WORK REQUIRED:
Locate the word "avec" in the data below, then copy every line that holds it.
::::::
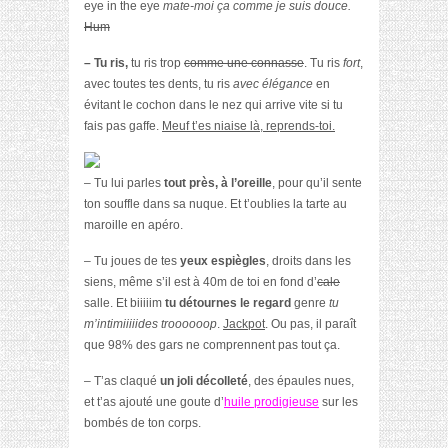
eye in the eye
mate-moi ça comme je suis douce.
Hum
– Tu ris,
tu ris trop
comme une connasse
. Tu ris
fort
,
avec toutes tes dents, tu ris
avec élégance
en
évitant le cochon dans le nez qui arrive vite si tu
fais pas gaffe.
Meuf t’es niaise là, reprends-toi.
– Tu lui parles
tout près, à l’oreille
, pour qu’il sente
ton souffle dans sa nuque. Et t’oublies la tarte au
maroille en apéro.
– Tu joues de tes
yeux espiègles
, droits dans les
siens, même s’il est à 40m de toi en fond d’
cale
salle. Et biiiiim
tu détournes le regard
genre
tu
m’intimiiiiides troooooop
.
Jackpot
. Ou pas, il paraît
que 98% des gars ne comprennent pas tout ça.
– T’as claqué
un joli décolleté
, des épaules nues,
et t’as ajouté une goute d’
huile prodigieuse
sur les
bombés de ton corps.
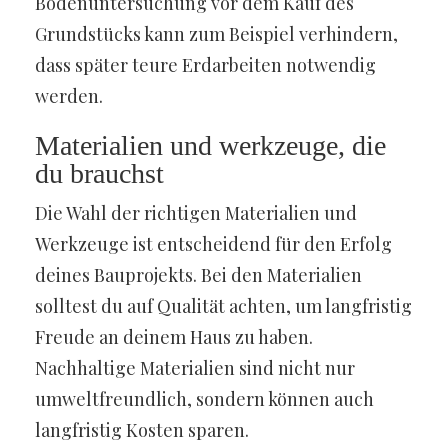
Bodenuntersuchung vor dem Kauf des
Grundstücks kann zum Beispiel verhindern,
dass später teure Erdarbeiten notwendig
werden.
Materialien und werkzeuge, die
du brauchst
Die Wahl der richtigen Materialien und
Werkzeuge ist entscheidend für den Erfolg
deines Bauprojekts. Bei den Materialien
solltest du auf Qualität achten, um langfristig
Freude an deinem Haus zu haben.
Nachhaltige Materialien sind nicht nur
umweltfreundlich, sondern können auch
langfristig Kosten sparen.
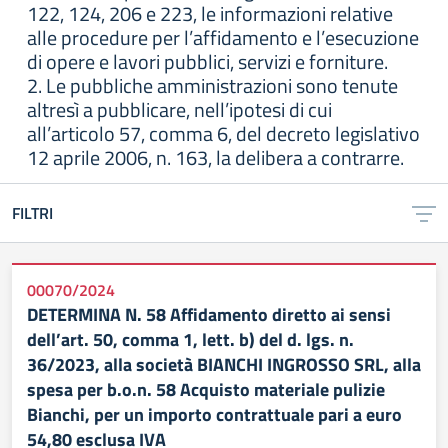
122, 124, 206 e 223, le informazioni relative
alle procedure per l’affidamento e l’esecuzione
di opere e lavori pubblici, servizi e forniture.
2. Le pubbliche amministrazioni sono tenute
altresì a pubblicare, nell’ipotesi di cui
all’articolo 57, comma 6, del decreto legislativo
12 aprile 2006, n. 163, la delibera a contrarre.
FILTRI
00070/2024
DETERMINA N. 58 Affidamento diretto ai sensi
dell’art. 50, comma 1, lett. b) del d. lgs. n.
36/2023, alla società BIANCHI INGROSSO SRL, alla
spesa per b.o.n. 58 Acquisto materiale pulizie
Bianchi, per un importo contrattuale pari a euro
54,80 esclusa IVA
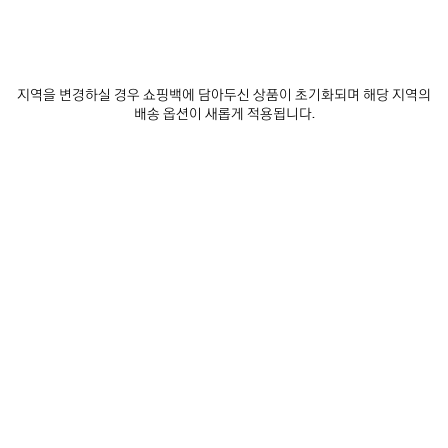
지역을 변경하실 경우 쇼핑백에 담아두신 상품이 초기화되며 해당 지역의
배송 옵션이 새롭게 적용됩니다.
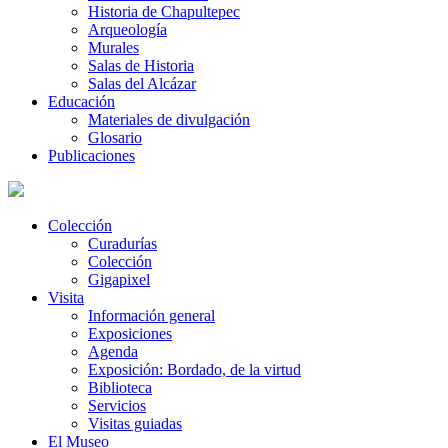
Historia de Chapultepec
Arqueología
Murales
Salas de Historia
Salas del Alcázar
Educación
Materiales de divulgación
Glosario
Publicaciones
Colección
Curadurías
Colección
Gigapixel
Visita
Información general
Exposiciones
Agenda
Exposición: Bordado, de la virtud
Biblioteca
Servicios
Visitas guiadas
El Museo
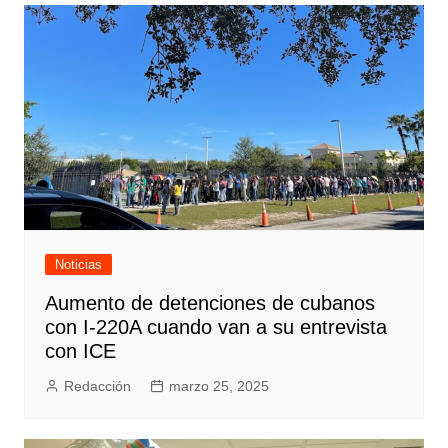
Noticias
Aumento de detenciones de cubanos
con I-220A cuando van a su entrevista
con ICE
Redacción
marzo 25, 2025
::::::
SOLUTION FOR THIS TASK:
avec toutes tes dents, tu ris
avec élégance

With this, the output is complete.